Work task.
Please repeat the line that contains "Тесты (372, 30)" and every line after it, exactly, through the end of the records.

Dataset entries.
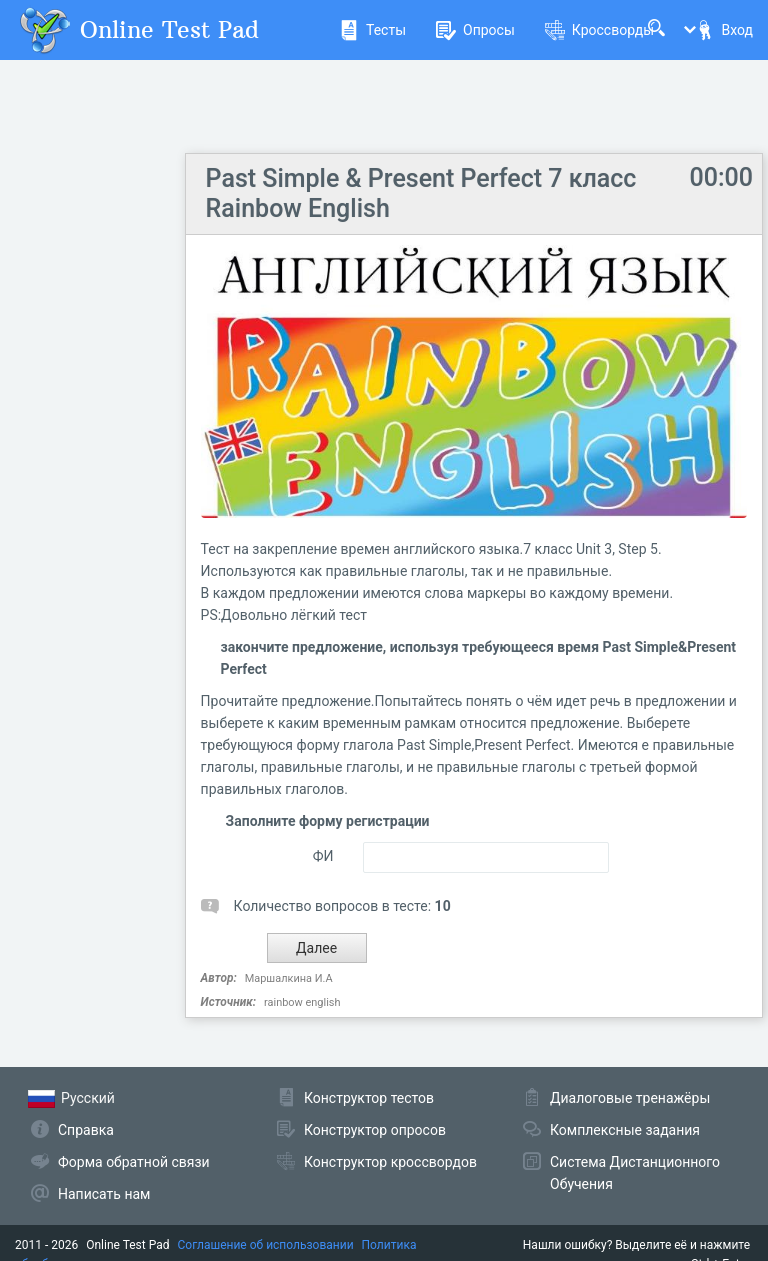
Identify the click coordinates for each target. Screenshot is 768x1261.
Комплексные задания (625, 1130)
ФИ (323, 856)
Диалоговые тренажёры (630, 1098)
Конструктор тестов (369, 1098)
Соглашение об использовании (266, 1245)
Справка (86, 1130)
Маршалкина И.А (289, 978)
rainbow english (302, 1002)
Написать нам (104, 1194)
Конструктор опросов (375, 1130)
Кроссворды (599, 30)
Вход (724, 30)
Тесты (372, 30)
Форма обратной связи (134, 1162)
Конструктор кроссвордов (390, 1162)
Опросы (475, 30)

Output for this exercise.
Тесты (372, 30)
Форма обратной связи (134, 1162)
Конструктор кроссвордов (390, 1162)
Опросы (475, 30)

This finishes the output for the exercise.